Saved data entries:
Content starts

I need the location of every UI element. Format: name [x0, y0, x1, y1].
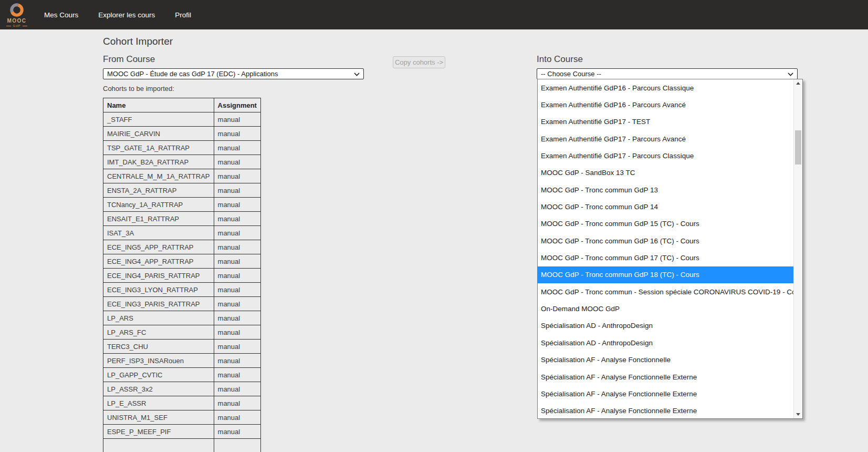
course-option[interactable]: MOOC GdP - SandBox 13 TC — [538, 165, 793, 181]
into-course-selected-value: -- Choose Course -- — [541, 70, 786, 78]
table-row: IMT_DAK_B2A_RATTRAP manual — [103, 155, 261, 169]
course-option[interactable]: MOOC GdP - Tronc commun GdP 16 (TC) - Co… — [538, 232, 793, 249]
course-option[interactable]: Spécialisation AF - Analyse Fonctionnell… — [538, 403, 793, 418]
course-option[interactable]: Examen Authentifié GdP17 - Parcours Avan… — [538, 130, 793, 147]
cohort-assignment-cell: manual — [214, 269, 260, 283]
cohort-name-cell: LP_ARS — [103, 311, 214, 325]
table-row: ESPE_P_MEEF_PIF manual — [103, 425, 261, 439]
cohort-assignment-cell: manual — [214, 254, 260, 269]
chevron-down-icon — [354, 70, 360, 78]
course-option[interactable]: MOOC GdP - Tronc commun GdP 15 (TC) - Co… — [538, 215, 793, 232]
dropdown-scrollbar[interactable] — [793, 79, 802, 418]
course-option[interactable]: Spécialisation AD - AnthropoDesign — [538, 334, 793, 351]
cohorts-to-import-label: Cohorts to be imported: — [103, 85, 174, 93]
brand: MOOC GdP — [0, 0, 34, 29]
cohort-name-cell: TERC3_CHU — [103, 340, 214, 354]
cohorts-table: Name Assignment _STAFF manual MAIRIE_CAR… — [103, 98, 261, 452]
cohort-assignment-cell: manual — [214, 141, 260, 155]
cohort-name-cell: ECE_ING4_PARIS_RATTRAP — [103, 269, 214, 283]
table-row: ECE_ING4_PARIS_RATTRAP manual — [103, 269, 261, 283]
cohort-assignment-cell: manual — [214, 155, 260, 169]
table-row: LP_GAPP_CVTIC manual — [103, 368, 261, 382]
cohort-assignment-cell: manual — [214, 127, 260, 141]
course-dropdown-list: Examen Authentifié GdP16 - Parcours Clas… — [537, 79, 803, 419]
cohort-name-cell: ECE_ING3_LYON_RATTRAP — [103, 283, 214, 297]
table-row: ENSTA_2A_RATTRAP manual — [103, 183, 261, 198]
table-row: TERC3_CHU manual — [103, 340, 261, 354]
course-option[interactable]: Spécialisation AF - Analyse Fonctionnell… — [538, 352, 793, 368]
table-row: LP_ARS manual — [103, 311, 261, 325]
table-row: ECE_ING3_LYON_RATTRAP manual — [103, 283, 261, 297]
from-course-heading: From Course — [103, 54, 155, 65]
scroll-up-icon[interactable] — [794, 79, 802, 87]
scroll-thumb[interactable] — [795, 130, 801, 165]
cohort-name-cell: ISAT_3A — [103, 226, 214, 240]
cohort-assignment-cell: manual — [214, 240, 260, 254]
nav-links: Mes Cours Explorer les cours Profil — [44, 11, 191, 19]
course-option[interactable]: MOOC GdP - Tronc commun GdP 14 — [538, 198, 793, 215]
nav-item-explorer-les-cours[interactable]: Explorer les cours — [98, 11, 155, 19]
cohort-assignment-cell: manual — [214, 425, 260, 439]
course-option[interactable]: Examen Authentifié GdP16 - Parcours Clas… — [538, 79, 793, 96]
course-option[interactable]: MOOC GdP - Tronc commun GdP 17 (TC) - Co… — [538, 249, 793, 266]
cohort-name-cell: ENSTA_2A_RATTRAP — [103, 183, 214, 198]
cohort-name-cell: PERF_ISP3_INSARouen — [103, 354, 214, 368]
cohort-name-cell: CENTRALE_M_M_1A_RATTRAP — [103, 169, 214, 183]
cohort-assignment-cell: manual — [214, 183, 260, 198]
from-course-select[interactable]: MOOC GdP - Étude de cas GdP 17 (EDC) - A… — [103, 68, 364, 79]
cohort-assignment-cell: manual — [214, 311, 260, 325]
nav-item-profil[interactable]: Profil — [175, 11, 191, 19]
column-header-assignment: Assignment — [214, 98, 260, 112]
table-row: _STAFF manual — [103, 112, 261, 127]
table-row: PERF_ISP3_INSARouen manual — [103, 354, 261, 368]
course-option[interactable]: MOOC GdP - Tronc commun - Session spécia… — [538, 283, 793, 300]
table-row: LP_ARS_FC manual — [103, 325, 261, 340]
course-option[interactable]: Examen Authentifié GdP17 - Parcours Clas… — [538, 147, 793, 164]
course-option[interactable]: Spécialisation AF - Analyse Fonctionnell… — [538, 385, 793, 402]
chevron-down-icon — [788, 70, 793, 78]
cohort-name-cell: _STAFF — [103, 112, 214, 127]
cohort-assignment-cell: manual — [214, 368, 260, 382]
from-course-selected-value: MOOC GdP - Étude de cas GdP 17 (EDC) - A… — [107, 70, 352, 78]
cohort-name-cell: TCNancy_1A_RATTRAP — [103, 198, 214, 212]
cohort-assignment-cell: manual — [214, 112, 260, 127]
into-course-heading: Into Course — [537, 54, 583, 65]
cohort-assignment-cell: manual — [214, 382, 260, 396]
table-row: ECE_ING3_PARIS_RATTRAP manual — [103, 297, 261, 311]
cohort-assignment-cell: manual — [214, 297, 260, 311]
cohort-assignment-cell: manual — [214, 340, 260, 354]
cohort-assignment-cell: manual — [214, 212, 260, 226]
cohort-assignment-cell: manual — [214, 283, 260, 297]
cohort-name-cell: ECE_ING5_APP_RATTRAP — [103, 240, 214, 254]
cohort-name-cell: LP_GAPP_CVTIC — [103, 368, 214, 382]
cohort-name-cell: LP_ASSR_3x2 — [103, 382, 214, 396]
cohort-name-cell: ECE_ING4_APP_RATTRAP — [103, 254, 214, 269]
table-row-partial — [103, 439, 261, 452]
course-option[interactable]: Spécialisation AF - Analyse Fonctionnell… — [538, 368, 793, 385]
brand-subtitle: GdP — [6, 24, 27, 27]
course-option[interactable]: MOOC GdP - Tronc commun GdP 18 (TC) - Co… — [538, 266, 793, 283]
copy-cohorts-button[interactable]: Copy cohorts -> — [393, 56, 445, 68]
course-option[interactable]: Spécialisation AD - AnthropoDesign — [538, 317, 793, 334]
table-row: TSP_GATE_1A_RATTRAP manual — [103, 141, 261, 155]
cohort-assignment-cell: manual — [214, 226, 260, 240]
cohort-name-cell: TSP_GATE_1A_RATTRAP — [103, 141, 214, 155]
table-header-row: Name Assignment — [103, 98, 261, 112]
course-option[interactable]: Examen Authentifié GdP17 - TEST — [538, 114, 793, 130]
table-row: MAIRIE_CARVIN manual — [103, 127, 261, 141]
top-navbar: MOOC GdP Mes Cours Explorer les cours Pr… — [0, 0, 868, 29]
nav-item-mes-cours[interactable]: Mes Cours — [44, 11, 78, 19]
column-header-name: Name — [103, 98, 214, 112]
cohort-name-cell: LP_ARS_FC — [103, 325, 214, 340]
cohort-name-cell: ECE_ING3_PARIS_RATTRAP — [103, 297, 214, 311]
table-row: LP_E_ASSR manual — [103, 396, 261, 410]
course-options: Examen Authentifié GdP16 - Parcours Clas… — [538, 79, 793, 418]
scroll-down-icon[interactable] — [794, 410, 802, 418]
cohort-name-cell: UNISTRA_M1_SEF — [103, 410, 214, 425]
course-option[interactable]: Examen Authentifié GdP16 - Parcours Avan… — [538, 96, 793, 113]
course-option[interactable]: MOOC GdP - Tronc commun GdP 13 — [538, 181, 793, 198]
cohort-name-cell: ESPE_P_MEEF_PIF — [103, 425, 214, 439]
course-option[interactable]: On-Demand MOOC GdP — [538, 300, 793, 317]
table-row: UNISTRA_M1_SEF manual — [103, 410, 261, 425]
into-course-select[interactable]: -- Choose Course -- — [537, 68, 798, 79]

Content ends
Content starts

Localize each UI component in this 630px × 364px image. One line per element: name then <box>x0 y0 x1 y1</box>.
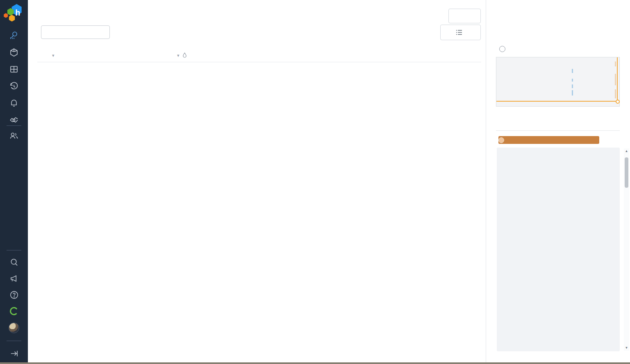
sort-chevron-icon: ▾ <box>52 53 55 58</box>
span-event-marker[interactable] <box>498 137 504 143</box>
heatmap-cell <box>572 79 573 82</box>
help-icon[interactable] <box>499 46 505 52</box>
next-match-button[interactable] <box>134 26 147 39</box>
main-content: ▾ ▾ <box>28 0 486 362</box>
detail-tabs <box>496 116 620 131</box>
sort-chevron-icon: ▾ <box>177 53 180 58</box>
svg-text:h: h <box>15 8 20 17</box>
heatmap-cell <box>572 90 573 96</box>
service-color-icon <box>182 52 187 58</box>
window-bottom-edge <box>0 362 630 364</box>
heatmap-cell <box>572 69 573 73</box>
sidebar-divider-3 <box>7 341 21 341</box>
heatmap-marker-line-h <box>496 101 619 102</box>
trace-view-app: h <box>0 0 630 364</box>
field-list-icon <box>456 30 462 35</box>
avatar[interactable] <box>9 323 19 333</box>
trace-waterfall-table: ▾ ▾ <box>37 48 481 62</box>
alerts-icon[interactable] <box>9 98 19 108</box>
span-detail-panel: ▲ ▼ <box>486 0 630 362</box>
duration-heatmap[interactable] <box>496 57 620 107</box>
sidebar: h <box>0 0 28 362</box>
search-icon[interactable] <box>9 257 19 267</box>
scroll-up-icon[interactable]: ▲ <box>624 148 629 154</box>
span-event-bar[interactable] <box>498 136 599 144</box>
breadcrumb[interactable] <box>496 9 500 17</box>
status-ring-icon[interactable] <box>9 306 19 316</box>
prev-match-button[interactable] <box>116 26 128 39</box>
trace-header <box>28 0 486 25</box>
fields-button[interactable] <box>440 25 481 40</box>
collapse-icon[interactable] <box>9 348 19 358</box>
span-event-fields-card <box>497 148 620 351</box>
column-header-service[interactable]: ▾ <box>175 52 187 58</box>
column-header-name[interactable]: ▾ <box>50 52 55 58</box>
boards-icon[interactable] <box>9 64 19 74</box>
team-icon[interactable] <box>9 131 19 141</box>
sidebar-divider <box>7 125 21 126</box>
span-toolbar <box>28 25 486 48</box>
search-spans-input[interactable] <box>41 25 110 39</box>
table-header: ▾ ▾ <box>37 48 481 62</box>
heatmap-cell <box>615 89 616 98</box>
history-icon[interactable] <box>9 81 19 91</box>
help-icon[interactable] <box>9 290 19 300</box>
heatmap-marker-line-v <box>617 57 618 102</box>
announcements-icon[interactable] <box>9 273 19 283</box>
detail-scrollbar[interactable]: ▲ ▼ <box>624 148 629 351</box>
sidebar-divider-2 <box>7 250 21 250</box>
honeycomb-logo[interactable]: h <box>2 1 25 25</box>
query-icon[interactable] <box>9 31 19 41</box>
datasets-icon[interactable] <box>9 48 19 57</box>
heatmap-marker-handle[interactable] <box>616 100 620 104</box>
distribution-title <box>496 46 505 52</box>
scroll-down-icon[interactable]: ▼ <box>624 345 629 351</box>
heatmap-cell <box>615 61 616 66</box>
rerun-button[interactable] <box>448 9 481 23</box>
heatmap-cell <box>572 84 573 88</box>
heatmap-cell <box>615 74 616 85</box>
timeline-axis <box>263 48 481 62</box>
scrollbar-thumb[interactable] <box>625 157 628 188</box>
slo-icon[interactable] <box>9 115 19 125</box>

Content ends

DIRECTIONS: Whenever the word "match" shows up in a line of the entries above, copy that line.

SOLUTION FOR THIS TASK:
next-match-button[interactable] <box>134 26 147 39</box>
prev-match-button[interactable] <box>116 26 128 39</box>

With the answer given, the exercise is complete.